‘Toen hadden we zelfs geen geld meer om te eten’

Spitsuur Arend en Marjolein Vaders runnen een bedrijf in duurzame bedden. Het gaat hun nu voor de wind, maar in 2014 waren ze nog klant bij de Voedselbank. „Het faillissement kwam als een donderslag bij heldere hemel.”

Foto’s David Galjaard

Arend: „Voorheen waren Marjolein en ik zes dagen per week bezig met ons bedrijf in duurzame bedden, maar sinds een paar jaar proberen we het wat rustiger aan te doen en beperken we ons tot vier of vijf dagen.”

Marjolein: „Als het lukt, ben ik op donderdag vrij en Arend op dinsdag. Op Tweede Paasdag en Tweede Kerstdag zijn we dicht.”

Arend: „Dat zijn dagen voor funshoppers, dat past niet bij ons bedrijf. Wij hebben geen ballenbad enzo. Klanten die een duurzaam bed willen, komen toch wel.”

Marjolein: „Ons bedrijf is voortgekomen uit de onderneming van mijn vader. Hij was bontwerker, een heel oud ambacht. Maar dat hield in de jaren tachtig op door de anti-bontprotesten. In een paar maanden tijd zag hij zijn levenswerk verdampen. Toen is hij overgeschakeld op bruidsmode, maar dat gaf hem veel stress. Hij kon zijn ei er niet in kwijt. Toen is hij vertegenwoordiger in bedden geworden. Bedden van synthetisch materiaal. Bij klanten thuis zag hij waar dat toe kon leiden: vocht, schimmel, kuilen. Omdat hij altijd met natuurlijke materialen had gewerkt, is hij toen op die manier bedden gaan maken, met paardenhaar en plantaardige vezels bijvoorbeeld. Hij maakte ze zelf, samen met Arend.”

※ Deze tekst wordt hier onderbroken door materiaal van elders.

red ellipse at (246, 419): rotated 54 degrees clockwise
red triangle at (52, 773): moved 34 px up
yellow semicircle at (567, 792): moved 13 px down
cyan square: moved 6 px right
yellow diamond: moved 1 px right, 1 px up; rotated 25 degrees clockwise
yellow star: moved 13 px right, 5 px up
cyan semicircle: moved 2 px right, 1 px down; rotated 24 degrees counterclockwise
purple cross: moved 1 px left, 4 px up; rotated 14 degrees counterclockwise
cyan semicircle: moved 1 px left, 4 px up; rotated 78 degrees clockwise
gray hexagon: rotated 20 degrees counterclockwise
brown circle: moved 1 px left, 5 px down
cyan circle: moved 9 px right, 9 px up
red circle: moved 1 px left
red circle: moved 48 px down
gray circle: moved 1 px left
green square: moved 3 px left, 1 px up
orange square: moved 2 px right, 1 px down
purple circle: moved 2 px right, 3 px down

Arend: „Dat was echt pionieren. Ik had een elektrotechnische opleiding gehad, maar ik zat in die tijd zonder werk. Toen vroeg mijn schoonvader of ik af en toe kon bijspringen. Ik heb in die periode allerlei baantjes gehad: magazijnmedewerker, vrachtwagenchauffeur, monteur van gok- en flipperkasten… Maar toen het beter ging met het beddenbedrijf, ben ik daar vast gaan werken.”

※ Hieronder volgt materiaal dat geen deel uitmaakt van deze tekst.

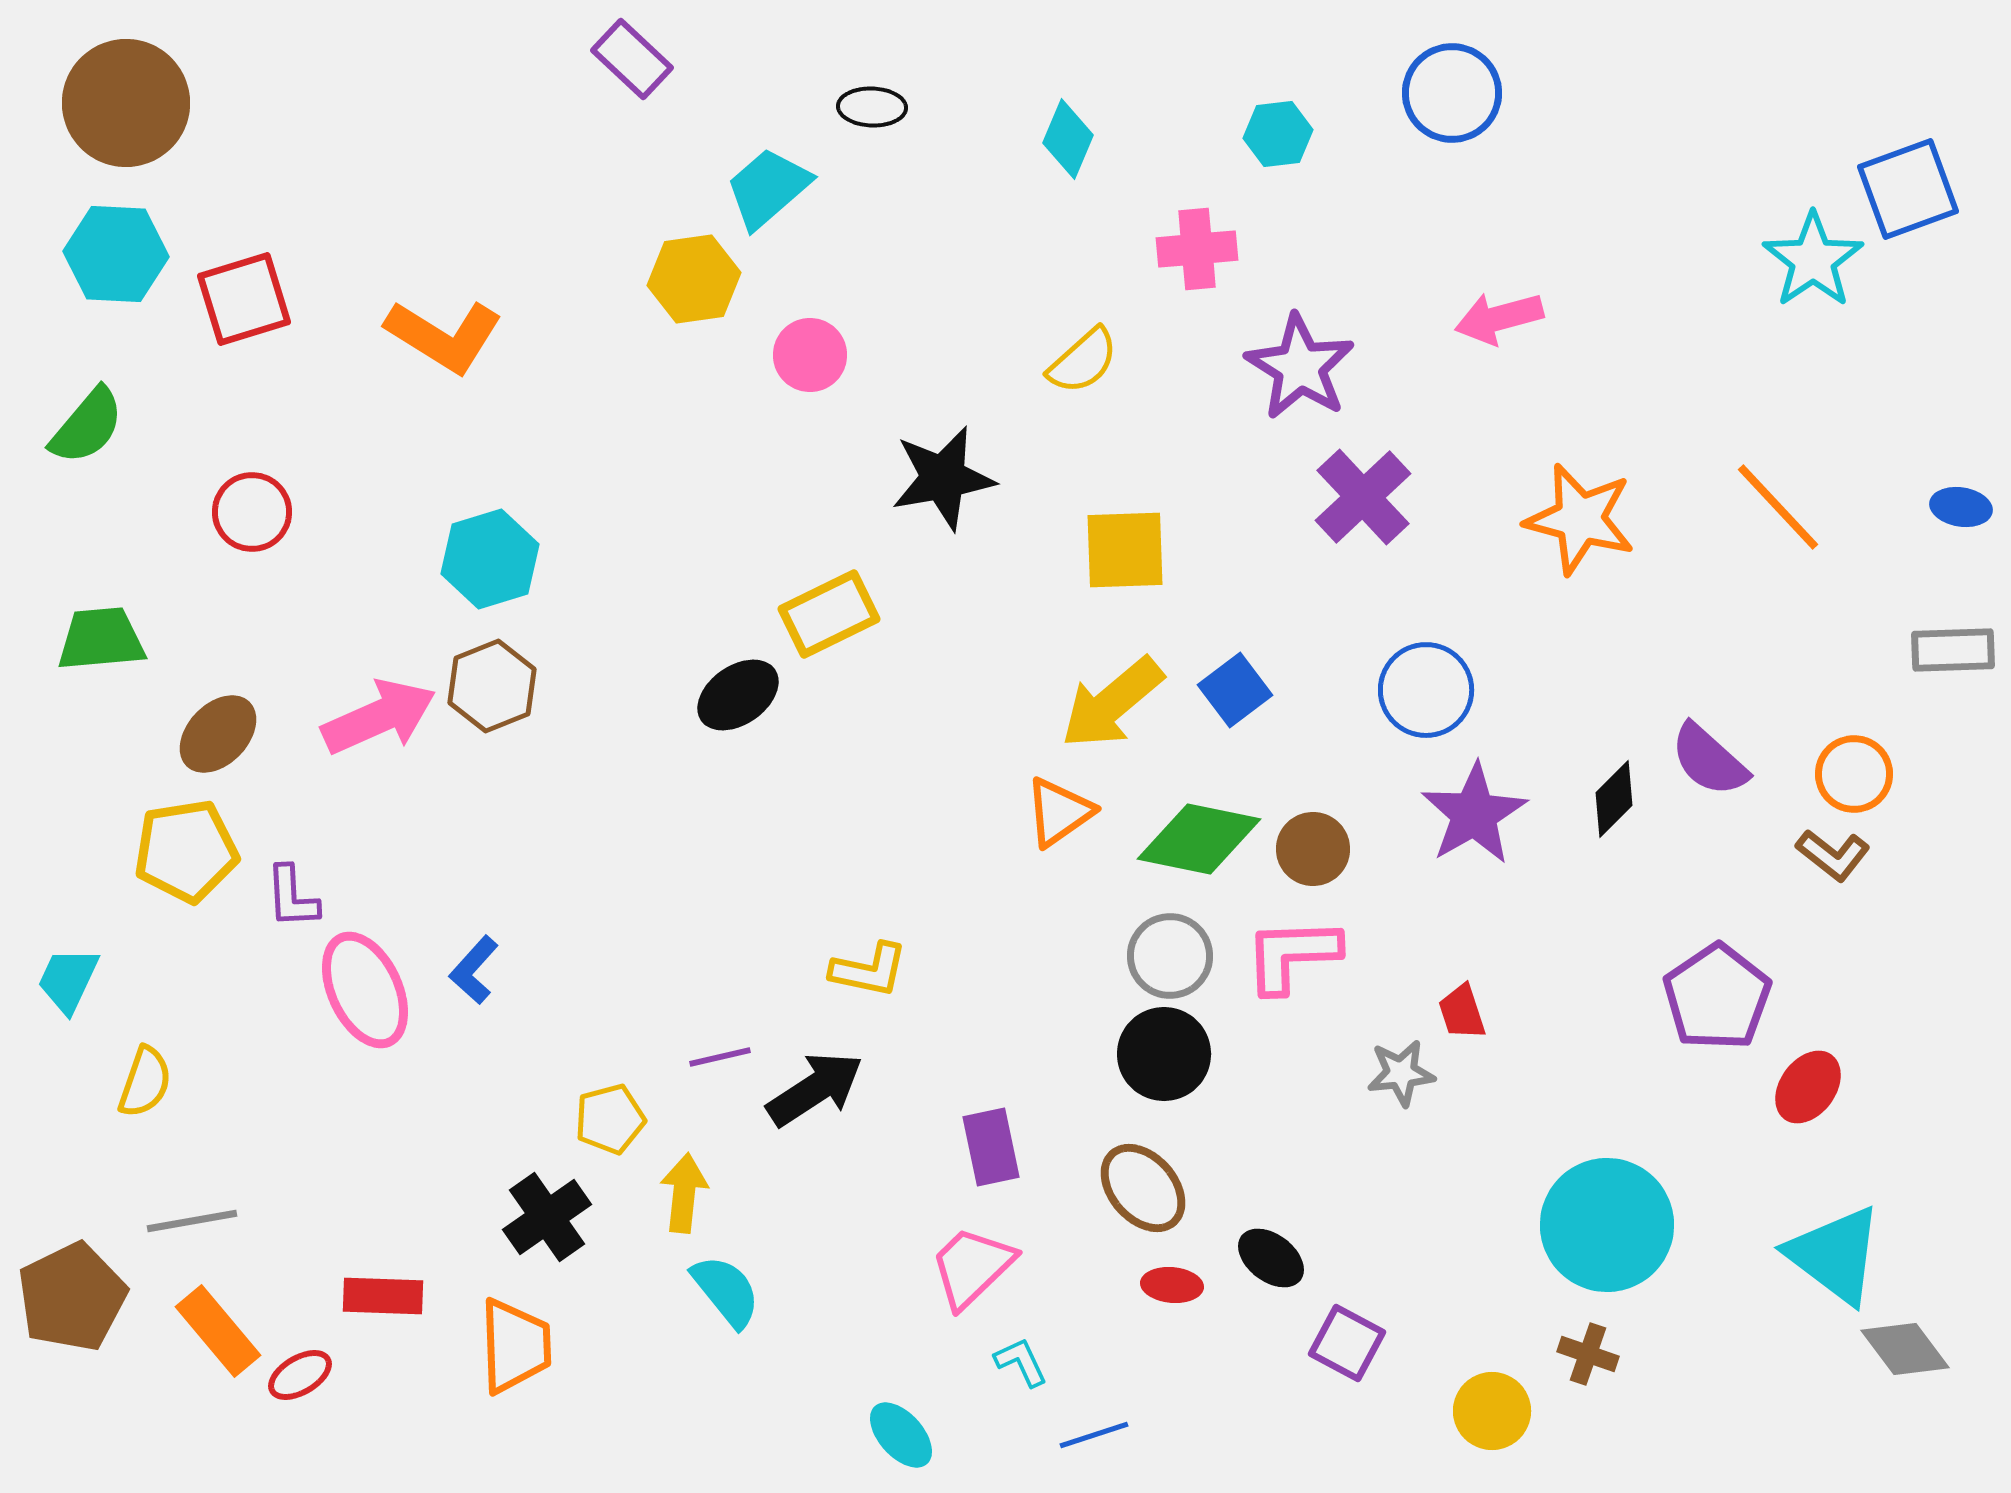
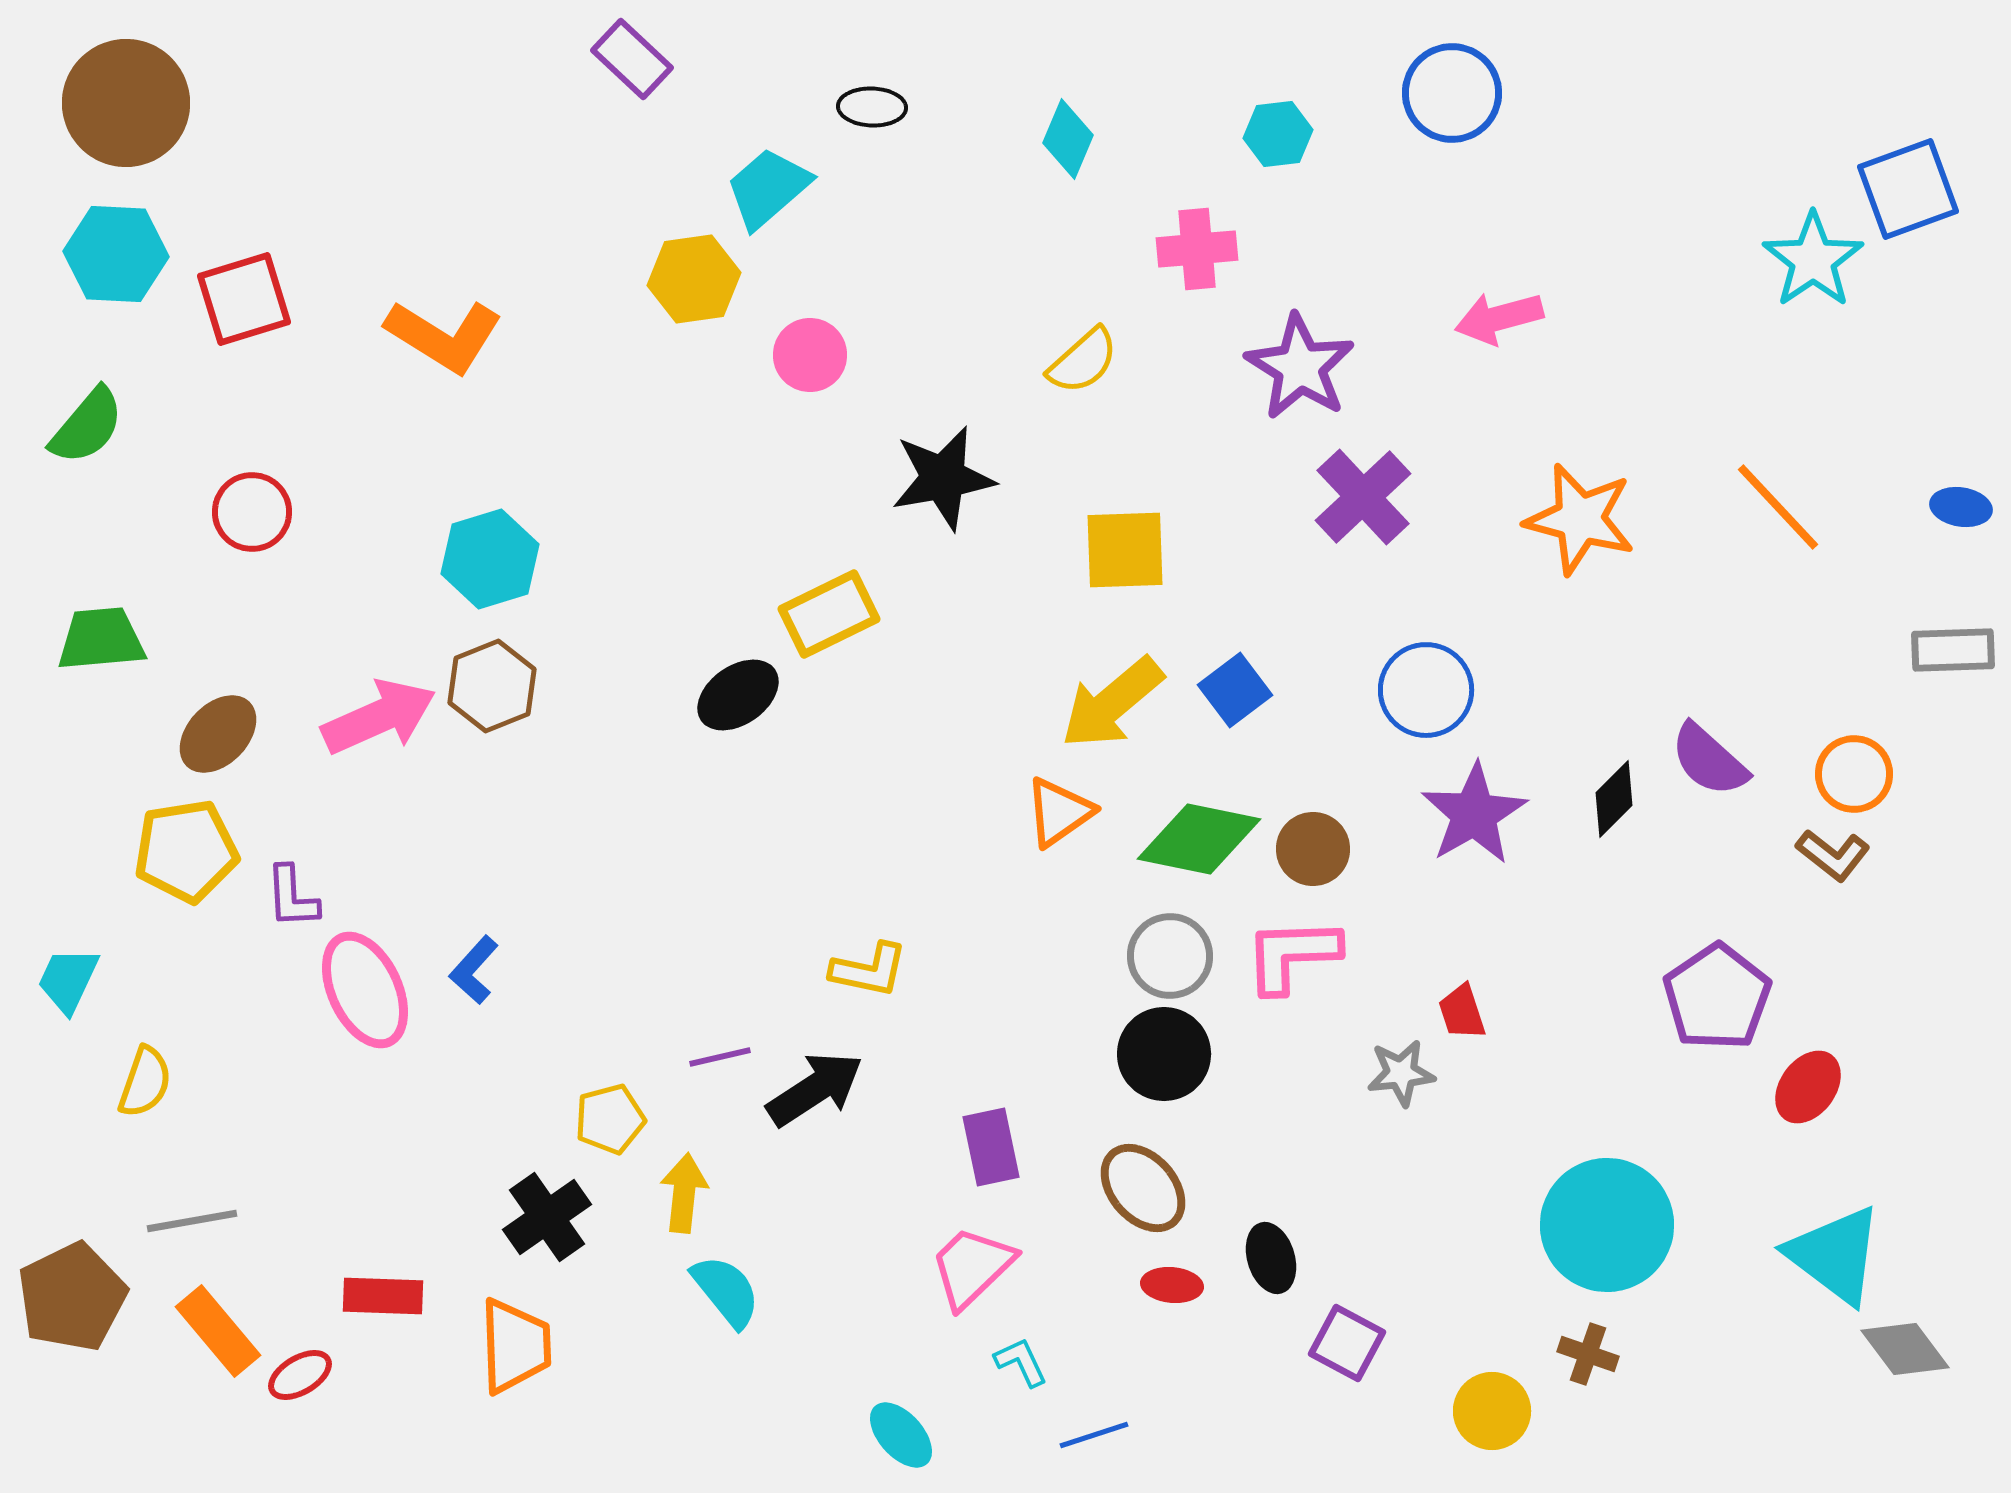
black ellipse at (1271, 1258): rotated 36 degrees clockwise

Marjolein: „Ik deed de marketing. Ik vond het verhaal over duurzame bedden mooi en die natuurlijke materialen roken zo heerlijk!”

Geen zakgeld meer

Arend: „De crisis van 2008 overleefden we, maar in de nasleep ervan ging het fout. We hadden toen drie winkels: in Nederland, Hongkong en Zwitserland. De orderportefeuille slonk, we wilden uitbreiden naar de VS, maar daar kregen we de tijd niet voor. Op 7 april 2013 ging mijn schoonvader naar de rechtbank om faillissement aan te vragen.”

Marjolein: „Hij wilde niet bezuinigen en heeft de stekker uit het bedrijf getrokken.”

Arend: „Toen zaten we alle drie zonder werk. En zonder recht op een werkloosheidsuitkering.”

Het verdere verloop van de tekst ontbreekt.